Fetch failures are currently normalized into the following shape

if (!result.ok) {
  switch (result.error.type) {
    case 'aborted':
      console.log('request was aborted');
      break;
    case 'network':
      console.log('network failure', result.error.message);
      break;
    case 'unknown':
      console.log('unexpected failure', result.error.cause);
      break;
  }
}

Middleware

Middleware wraps request execution and can observe or delay requests before calling next().

fetcher.use(async ({ url, req, next }) => {
  req.headers({ 'x-request-source': 'web' });
  console.log('requesting', url.toString());
  return next();
});

Middleware handlers receive:

  • url: the built request URL
  • req: the current Fetcher instance
  • next: the next handler in the chain

Error Handling

on_error() Use it for logging, metrics, and tracing.

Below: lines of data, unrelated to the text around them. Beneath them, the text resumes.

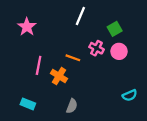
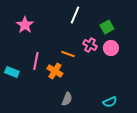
cyan semicircle: (130, 95) -> (110, 102), moved
cyan rectangle: (28, 104) -> (12, 72), moved

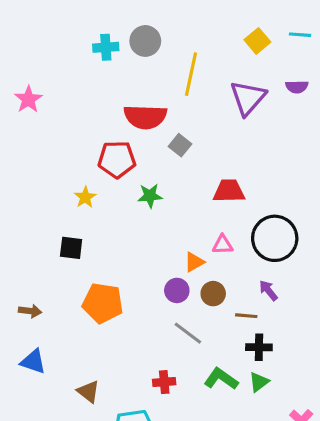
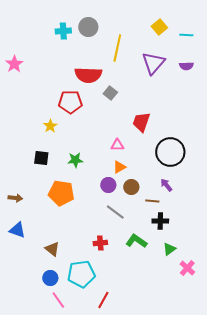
cyan line: (300, 35) -> (186, 35), moved
purple semicircle: (297, 87) -> (186, 66), moved
red trapezoid: (229, 191) -> (141, 122), turned -70
green star: (150, 196) -> (75, 160), moved
pink triangle: (223, 245) -> (117, 145), moved
green triangle: (259, 382) -> (169, 249), moved

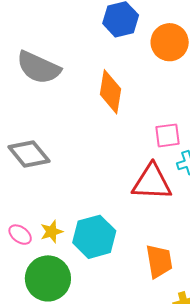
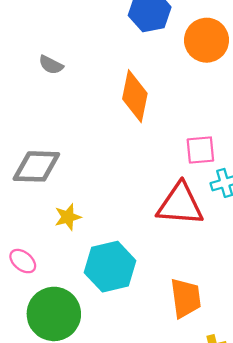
gray semicircle: (38, 68) -> (51, 65), size x0.5
gray diamond: (29, 154) -> (36, 166), turned -51
yellow star: (52, 232) -> (68, 217), moved

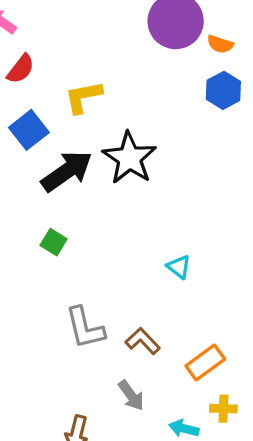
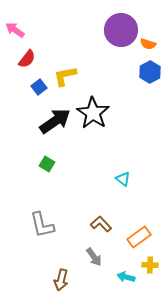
blue square: (29, 130) -> (39, 87), moved, size x0.7
gray L-shape: (85, 328) -> (42, 225), moved

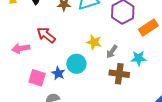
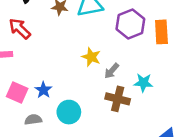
orange rectangle: (148, 27) -> (161, 32), moved, turned -66
red arrow: (46, 35) -> (20, 29), moved
cyan circle: (76, 64) -> (69, 112), moved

fetcher.on_error(async (err, ctx) => {
  console.warn('request failed', err.type, ctx.url.toString(), ctx.attempt);
});

Use retry() to decide whether a request should be retried.

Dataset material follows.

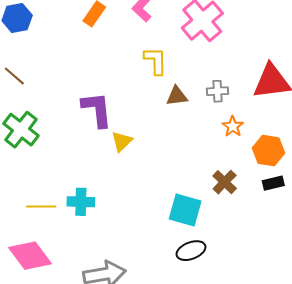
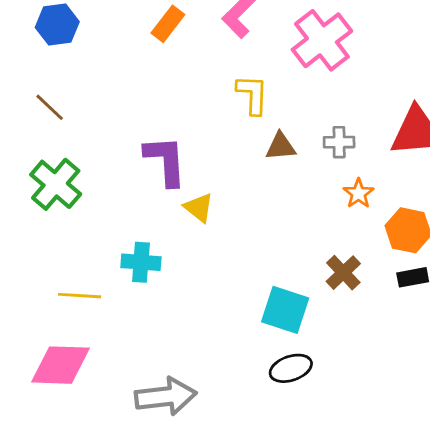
yellow triangle: (122, 141) -> (199, 208), turned -40
cyan cross: (81, 202) -> (141, 262), moved
pink diamond: (30, 256) -> (60, 365), turned -54

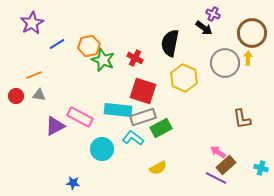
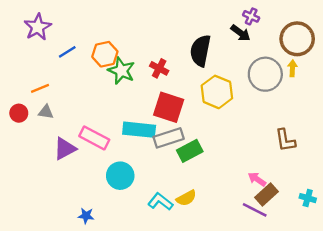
cyan L-shape: (133, 138) -> (160, 202), moved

fetcher.retry(async (err, ctx) => {
  if (err.type === 'fetch' && err.err.type === 'network' && ctx.attempt < 3) {
    return {
      action: 'retry',
      delay_ms: 250,
    };
  }

  if (err.type === 'http' && err.err.status === 401) {
    const token = await refresh_token();

    return {
      action: 'retry',
      patch: {
        bearer: token,
      },
    };
  }

  return { action: 'fail' };
});

retry() accepts an optional second argument:

fetcher.retry(handler, { blocking: true });

When blocking is enabled, the retry handler runs under the fetcher semaphore's blocking lock. If another blocking retry handler is already active, later failed in-flight requests wait for it to finish and then run retry resolution again.

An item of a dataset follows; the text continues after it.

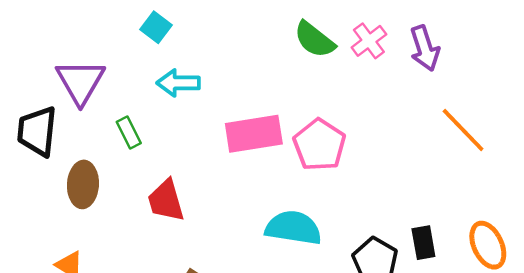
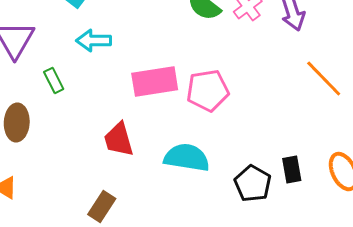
pink pentagon: (319, 145) -> (208, 91), turned 30
red trapezoid: (166, 201) -> (119, 140), moved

To handle upstream DNS or connection-refused failures, use is_host_unreachable_error(...):

import { is_host_unreachable_error } from '@jeppech/typed-fetcher';

fetcher.retry(async (err) => {
  if (!is_host_unreachable_error(err)) {
    return { action: 'fail' };
  }

  const next_url = await resolver.resolve();

  if (next_url.is_err()) {
    return { action: 'fail' };
  }

  return {
    action: 'retry',
    patch: {
      base_url: next_url.unwrap().toString(),
    },
  };
});

This helper currently checks Node-style network errno codes exposed through fetch such as ENOTFOUND, ECONNREFUSED, EHOSTUNREACH, and ENETUNREACH.

Rate Limiting

Use rate_limiter(...) as middleware when the upstream API exposes rate-limit headers.

import { rate_limiter } from '@jeppech/typed-fetcher';

fetcher.use(
  rate_limiter({
    strategy: 'throttle',
    bucket: (url) => url.pathname,
    burst: 5,
  }),
);

Options:

  • strategy: 'pause' or 'throttle'
  • headers: custom header names for limit, remaining, and reset
  • bucket: rate-limit key. Use (url) => url.pathname to group by route.
  • max_delay_ms: cap any calculated delay
  • burst: number of immediate requests allowed per observed window before throttling starts

burst only affects the 'throttle' strategy. It is capped to the observed server-side limit for the active window.

Concurrency

TypedFetcher also supports a built-in semaphore:

const fetcher = new TypedFetcher({
  url: 'https://api.example.com',
  endpoints,
  semaphore: 4,
});

This limits the number of concurrent requests executed through that fetcher instance.

Exports

Main exports:

  • TypedFetcher
  • Fetcher
  • define_endpoints
  • endpoint
  • rate_limiter
  • BaseError
  • ParseError
  • SerializeError

Type exports include:

  • Endpoint
  • EndpointResponse
  • EndpointSpec
  • HttpResult
  • RequestError
  • RequestContext
  • RetryDecision
  • RetryPatch
  • RateLimitOptions

Development

pnpm lint
pnpm build

There is currently no test runner configured in this repository.